Повесть Южных Морей ч.3
Первая часть: https://pikabu.ru/story/povest_yuzhnyikh_morey_ch1_6858044
Вторая часть: https://pikabu.ru/story/povest_yuzhnyikh_morey_ch2_6860395
Уважаемые читатели это будет заключительная часть данной повести. Постараюсь автору(отцу) донести, что надо больше. Продолжим...
МОРЕ ЧЕРНОЕ
После Ейска путь наш лежал в Херсон: нужно было менять практикантов – у студентов практика была короткая, всего месяц, и она заканчивалась. По пути зашли в Севастополь за зарплатой, заодно нам заменили радиста.
На входе в Днепро-Бугский лиман по левому борту открылся остров Березань, где расстреляли мятежного лейтенанта Шмидта – стела в виде паруса, установленная на месте его расстрела, хорошо просматривалась с моря. Пошли по Днепровскому каналу, по левому борту остался город Очаков, вошли в Днепр. Правый берег был весь застроен дачами до самой воды, левый – не просматривался, камышовые заросли скрывали перспективу, где они заканчивались – было не видно. Ранее мне рассказывали знакомые херсонцы, что это были знаменитые плавни – рай для местных рыбаков-браконьеров.
Простояли несколько дней в Херсоне. Я здесь не бывал никогда, и мне было интересно познакомиться с городом, о котором был много наслышан. Зашел, конечно, и в мореходку, курсантов из которой нам предстояло забрать на судно. Все в ней было привычным и еще не забытым мной по своей «альма матер», только здесь в главном учебном корпусе курсанты несли вахту с пристегнутыми на поясе широкими шпагами - палашами – у нас этого не было.
Приняв на борт курсантов, вышли из Херсона и пошли в Севастополь: надо было получить зарплату, да и для курсантов была предусмотрена культурная программа – посещение достопримечательностей Города-героя: Панорамы обороны Севастополя 1854-55 годов, диорамы на Сапун-горе, Малахова кургана, других мест героического прошлого – да что там говорить, весь этот город есть сплошная достопримечательность! Все это обеспечило нам несколько дней стоянки в порту, за это время получили продукты, техническое снабжение, пресную воду, топливо. Заменили нам третьего помощника капитана – пришел, как выяснилось позже, бывший штурман с подводной лодки, вышедший на пенсию в 39 лет, а не в 40, как положено, по причине очень простой: его лодка пошла на слом, а дослуживать оставшийся год на другом корабле, командование посчитало нецелесообразным, и его отправили на пенсию, получается, досрочно. Ну и, естественно, какой же мужик будет сидеть на пенсии в таком возрасте – устроился на работу. Нового третьего звали Феликс, а раз Феликс – значит Железный, как сразу его окрестили и команда, и курсанты.

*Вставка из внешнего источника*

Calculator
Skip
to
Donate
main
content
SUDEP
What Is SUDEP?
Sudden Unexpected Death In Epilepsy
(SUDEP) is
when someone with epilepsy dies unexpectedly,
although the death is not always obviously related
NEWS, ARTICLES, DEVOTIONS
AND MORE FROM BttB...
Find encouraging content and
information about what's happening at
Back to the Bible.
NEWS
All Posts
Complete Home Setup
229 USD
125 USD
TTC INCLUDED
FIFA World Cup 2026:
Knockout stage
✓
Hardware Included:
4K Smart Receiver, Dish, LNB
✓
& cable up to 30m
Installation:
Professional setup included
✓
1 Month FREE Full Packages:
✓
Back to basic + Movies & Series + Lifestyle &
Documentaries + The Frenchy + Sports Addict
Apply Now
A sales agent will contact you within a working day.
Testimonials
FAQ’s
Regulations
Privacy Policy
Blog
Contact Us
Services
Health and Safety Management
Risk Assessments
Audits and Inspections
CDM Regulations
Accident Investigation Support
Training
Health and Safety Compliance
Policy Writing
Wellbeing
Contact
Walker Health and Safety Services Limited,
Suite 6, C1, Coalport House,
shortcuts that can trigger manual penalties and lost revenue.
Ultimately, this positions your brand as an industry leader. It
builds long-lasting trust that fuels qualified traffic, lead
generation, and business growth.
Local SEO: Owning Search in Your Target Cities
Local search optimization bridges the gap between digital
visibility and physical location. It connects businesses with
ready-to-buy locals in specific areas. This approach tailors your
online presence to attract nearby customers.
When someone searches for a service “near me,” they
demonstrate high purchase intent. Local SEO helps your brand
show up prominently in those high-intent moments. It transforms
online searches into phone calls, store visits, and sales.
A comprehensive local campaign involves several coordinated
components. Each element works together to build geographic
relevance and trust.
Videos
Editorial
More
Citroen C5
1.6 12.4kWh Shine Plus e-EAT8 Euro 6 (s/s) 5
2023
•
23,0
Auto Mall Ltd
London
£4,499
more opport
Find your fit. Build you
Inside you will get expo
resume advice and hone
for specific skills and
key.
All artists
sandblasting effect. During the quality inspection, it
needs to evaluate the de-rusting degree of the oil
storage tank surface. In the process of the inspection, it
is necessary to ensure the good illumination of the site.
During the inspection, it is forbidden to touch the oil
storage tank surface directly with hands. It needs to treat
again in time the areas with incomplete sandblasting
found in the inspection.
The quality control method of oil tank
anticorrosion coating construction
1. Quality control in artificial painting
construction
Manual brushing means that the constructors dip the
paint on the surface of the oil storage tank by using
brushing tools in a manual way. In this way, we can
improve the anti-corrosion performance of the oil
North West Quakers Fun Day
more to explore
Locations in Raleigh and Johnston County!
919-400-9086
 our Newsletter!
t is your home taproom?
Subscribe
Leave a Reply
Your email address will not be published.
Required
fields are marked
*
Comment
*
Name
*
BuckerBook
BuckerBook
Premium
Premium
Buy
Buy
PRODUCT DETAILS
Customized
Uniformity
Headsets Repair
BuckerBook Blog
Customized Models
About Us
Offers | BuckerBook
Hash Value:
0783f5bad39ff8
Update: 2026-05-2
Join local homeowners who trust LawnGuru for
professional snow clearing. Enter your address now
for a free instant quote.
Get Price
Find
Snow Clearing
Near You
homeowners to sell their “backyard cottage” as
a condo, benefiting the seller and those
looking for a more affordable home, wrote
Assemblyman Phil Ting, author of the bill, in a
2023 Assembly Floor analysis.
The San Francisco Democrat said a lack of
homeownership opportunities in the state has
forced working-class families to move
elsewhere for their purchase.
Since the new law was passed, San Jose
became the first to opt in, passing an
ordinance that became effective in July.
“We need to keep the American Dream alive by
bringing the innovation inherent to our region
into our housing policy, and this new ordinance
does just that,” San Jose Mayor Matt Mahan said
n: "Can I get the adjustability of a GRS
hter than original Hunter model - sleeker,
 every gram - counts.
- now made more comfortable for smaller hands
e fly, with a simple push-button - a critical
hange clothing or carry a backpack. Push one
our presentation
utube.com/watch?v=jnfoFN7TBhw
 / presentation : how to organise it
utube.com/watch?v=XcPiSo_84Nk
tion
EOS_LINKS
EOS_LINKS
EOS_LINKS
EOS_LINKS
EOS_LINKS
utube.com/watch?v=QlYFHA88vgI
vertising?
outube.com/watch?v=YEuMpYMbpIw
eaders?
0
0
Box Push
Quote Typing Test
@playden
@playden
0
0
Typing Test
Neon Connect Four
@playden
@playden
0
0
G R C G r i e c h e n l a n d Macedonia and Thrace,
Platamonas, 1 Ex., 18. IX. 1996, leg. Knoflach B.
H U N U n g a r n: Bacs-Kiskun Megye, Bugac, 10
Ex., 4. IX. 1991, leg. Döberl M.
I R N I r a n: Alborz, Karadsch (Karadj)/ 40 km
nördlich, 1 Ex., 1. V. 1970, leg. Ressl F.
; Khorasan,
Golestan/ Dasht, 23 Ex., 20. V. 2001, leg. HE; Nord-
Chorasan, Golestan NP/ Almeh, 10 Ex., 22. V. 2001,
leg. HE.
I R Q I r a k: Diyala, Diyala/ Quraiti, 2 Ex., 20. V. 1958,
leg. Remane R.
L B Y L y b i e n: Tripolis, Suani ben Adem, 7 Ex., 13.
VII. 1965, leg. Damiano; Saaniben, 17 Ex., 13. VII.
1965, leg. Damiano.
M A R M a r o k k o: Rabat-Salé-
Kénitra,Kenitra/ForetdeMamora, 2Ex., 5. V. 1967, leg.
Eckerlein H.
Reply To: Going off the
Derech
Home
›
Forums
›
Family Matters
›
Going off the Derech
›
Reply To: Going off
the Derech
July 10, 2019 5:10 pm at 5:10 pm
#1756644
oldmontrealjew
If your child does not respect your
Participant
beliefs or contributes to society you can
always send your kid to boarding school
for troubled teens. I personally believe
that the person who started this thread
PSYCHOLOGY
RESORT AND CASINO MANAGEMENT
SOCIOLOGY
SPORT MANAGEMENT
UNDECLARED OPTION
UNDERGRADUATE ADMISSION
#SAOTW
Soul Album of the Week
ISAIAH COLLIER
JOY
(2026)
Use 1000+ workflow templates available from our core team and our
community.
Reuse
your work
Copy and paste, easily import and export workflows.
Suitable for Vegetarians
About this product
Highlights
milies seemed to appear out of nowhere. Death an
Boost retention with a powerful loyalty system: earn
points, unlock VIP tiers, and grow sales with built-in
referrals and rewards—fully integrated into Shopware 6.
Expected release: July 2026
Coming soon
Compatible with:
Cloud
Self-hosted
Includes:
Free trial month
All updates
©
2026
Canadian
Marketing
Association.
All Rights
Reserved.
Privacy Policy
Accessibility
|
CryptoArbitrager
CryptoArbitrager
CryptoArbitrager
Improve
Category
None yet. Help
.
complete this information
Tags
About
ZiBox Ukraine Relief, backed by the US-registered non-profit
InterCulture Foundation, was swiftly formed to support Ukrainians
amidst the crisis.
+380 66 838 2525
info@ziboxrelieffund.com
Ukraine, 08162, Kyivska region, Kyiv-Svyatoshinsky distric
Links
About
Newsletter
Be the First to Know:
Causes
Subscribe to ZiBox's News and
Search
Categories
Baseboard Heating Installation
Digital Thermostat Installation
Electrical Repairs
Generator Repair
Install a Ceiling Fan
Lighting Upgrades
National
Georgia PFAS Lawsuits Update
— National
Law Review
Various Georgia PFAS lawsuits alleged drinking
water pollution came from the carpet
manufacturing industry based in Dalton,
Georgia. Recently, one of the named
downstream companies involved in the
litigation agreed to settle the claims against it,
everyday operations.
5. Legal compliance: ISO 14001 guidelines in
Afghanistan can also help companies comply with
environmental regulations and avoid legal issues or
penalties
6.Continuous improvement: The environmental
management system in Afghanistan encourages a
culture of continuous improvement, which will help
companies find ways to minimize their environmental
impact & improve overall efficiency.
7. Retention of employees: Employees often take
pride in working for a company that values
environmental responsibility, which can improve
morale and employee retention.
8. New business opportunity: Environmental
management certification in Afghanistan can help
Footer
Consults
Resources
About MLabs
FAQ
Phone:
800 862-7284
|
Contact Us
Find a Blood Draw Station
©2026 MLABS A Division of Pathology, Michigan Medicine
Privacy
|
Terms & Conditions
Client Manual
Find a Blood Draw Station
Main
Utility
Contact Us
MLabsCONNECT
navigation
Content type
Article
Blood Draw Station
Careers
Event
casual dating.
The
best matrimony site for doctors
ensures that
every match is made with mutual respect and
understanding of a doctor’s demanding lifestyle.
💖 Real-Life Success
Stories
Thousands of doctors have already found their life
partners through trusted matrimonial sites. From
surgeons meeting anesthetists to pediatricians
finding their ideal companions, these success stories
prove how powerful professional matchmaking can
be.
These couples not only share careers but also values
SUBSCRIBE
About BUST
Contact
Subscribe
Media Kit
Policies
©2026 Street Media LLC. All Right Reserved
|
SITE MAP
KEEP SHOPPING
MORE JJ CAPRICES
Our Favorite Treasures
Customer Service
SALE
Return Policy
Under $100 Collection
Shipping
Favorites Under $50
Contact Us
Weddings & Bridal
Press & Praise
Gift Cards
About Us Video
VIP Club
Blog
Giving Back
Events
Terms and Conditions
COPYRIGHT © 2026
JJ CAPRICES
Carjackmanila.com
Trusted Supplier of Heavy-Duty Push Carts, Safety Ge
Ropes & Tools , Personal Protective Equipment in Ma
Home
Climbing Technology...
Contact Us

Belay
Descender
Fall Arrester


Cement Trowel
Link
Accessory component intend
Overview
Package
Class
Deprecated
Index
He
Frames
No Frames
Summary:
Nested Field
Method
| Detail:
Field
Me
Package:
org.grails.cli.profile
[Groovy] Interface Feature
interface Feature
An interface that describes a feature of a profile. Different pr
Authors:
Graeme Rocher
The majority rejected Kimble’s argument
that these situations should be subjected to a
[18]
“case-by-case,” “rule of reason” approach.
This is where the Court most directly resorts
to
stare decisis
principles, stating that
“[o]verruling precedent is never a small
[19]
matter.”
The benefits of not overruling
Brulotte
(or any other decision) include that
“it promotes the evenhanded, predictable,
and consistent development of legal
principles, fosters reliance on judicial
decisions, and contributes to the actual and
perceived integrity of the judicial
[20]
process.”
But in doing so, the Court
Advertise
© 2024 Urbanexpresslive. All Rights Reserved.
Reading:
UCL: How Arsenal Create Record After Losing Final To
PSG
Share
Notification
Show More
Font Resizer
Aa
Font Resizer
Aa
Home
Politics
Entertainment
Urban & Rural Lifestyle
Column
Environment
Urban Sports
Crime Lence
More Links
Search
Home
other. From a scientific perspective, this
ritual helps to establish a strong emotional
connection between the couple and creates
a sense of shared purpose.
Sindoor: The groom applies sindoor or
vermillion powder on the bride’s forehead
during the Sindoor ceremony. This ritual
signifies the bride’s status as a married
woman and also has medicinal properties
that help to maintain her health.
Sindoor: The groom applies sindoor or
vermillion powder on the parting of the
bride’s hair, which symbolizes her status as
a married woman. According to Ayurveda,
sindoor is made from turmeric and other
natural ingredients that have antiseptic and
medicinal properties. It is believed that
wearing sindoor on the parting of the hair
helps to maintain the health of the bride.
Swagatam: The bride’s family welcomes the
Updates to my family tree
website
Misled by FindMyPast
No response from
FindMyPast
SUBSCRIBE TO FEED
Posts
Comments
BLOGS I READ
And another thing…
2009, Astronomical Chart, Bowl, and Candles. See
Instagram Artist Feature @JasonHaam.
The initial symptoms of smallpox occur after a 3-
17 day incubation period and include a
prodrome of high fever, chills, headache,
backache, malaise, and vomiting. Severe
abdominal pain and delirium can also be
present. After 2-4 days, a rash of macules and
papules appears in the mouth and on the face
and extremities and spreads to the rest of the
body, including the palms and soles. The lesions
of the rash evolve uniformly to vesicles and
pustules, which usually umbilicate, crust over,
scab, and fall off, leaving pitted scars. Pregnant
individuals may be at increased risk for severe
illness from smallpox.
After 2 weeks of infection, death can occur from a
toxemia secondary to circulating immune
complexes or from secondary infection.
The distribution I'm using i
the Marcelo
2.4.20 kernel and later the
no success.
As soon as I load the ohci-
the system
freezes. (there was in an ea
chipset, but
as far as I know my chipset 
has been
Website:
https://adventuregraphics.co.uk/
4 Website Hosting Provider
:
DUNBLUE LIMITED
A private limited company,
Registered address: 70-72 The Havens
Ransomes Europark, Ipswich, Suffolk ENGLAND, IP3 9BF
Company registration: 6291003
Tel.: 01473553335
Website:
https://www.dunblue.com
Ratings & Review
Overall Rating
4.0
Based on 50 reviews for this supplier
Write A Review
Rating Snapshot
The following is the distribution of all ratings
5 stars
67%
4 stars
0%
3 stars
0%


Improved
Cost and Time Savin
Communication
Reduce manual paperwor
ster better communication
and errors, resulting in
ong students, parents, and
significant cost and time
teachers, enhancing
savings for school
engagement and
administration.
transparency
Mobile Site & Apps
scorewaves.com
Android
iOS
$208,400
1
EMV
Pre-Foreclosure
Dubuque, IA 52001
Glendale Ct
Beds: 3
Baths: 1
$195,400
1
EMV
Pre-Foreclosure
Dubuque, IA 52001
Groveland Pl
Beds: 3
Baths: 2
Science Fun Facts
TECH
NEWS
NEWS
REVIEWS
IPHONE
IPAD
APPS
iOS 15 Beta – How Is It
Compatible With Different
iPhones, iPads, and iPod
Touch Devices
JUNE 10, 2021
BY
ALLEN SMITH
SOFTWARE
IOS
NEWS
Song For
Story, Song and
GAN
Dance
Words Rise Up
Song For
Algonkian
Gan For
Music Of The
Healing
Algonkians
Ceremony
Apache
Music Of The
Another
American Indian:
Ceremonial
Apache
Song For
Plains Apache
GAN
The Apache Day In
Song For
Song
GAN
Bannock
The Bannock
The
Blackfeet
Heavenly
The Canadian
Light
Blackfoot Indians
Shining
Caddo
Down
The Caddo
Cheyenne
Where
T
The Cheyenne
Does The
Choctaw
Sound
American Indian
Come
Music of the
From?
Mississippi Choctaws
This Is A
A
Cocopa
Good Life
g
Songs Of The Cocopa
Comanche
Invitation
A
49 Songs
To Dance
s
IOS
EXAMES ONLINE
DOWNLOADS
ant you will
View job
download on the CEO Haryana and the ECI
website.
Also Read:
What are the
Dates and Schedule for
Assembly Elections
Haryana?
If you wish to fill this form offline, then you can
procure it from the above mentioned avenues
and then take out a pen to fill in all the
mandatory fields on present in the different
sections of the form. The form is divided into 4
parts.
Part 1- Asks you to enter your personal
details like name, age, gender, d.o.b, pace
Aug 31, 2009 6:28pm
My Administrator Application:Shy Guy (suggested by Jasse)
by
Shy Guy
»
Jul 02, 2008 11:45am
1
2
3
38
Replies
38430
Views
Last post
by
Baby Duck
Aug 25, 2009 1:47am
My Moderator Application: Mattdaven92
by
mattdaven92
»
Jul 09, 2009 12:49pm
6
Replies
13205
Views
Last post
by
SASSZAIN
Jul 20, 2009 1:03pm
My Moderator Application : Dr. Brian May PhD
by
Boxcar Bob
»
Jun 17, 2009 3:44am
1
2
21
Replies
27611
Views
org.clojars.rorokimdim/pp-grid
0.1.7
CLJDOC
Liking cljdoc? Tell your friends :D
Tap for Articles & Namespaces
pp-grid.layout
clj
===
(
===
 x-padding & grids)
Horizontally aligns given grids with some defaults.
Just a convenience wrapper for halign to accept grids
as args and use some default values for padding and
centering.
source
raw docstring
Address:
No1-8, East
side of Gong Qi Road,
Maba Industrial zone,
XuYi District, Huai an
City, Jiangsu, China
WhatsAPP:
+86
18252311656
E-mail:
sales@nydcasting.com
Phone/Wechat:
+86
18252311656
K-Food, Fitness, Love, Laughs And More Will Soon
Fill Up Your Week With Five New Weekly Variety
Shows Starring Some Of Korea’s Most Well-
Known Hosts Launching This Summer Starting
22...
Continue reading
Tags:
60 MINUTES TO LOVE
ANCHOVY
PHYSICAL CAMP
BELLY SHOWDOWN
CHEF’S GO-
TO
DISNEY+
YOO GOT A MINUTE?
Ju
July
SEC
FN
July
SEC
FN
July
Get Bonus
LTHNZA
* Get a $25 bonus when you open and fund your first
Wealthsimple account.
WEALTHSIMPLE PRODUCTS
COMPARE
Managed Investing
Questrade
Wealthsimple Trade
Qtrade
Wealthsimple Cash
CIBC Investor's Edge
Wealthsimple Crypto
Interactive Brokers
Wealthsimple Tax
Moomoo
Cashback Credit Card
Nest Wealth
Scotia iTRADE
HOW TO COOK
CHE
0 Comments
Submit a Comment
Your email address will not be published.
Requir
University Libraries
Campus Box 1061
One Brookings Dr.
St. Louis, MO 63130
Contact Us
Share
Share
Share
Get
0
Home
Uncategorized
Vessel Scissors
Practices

Так получилось, что из Севастополя вышли под вечер – путь наш лежал теперь на Кавказское побережье. Наступило короткое время южных сумерек, проходили траверз Балаклавы. Балаклава в те времена была закрытым городом: там базировался основной состав подплава Черноморского флота. Я в это время находился на мостике, коротая время в разговорах с новым третьим помощником, Феликсом. Вдруг с берега поступил запрос световым семафором: «Кто?». Это балаклавский пограничный пост запрашивал проходящее мимо них судно, т.е. нас. Феликс положил руку на ключ, чтобы отсемафорить клотиком (огнем на верхушке мачты), как положено: «УС Руслан», но именно в это время свет погас на всем судне, потухли даже ходовые огни. Получилось, что мы специально замаскировались! Я рванул в машинное отделение, на вахте в это время был моторист, и уже прибежал третий механик. В машине было тоже темно – третий до сих пор так и не удосужился сделать автомат аварийного освещения! Главный двигатель работал нормально – все насосы, его обслуживающие: охлаждения и смазки – были навешенными и не зависели от электропитания, вспомогательный дизель-генератор работал, но ток на главный распределительный щит не поступал. Выяснилось, что вышла из строя муфта между дизелем и генератором. Запустили другой ДГ, подключили на щит, освещение появилось, все, что обесточилось – заработало. Я опять поднялся на мостик. Феликс уже ответил береговому посту, кто мы есть такие, дополнительных вопросов оттуда не последовало. Между тем южная ночь уже полностью спустилась на землю и на море, накрыла своим звездным куполом – нигде больше, ни в каких других морях, южных или северных, я не видел такой красоты – только на Черном море! На палубе звучала гитара, курсанты пели свои курсантские песни, как и мы когда-то, пароход шел сквозь ночь своим курсом.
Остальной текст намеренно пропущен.